Implications for adoption decisions
The questions that emerge from verification, regarding Linux-distro selection:
Selection by time horizon
- Systems ending in ≤5 years: Ubuntu / RHEL is fine. You can take the benefit of commercial support.
- Systems running 5–10 years: Debian, or a paid RHEL/SUSE subscription. AlmaLinux / Rocky Linux: wait and see.

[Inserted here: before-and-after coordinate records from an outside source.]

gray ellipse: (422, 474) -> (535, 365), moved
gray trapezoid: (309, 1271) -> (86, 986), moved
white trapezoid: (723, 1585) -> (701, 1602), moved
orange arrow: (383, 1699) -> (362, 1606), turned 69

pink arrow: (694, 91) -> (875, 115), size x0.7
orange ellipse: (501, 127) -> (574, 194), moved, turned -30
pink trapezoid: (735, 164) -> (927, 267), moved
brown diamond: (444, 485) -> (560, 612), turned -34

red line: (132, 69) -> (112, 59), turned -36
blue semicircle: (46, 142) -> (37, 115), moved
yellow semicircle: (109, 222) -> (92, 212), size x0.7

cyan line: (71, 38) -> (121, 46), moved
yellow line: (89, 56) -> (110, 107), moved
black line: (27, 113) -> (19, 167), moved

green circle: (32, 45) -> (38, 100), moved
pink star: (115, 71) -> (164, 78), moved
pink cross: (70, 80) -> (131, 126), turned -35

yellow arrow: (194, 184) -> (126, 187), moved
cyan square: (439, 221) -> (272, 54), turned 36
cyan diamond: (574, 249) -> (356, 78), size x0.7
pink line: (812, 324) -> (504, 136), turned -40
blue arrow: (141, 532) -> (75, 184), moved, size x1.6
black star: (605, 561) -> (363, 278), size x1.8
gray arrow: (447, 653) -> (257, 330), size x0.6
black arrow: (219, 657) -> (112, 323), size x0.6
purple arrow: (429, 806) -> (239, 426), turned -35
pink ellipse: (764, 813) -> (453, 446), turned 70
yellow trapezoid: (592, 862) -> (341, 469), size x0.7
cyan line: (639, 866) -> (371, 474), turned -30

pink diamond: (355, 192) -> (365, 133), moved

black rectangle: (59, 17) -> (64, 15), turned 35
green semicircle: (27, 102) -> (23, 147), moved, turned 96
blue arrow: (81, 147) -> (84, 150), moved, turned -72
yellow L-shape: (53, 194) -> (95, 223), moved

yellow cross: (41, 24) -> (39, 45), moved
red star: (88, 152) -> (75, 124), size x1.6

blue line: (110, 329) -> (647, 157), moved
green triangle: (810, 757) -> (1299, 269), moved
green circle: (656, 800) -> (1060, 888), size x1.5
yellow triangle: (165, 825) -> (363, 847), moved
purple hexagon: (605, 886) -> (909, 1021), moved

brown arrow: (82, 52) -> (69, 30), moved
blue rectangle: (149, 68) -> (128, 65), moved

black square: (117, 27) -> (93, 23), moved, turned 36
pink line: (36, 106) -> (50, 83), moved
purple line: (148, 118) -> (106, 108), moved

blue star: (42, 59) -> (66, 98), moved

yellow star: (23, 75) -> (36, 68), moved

- Systems running 10–20 years: Debian, no contest. The constitution-and-social-contract structure is the rare guarantee that cannot be rewritten by a corporation's business judgment.
Factor in exit costs
- What if the next corporate steward changes direction?
- Migration cost (verification, rewriting, restructuring maintenance contracts)
- Retraining cost (operations team)
- Compatibility verification for third-party software
- Cost-model on the assumption that you pay an exit cost once every five years.
The risk of "the de facto standard"
- "Everyone uses it" is not a guarantee of governance.
- There is no guarantee that the "everyone uses it" state will last another five years.
- Large share and long-term durability are different things.
The practical value of the derivative (Debian-derived) ecosystem
- When Ubuntu changes direction, the path back to Debian is still open.
- Mint, Pop!_OS, Devuan, and others function within the Debian ecosystem as "the option that does not go through Canonical."
- Debian is also Ubuntu's insurance policy.
The reason this book (aiseed.dev) recommends Debian, in the "Learning Debian with Claude" series, is exactly this. Debian is the rare Linux you can plan around on a 20-year horizon. It is not the technology that guarantees this — it is the governance structure.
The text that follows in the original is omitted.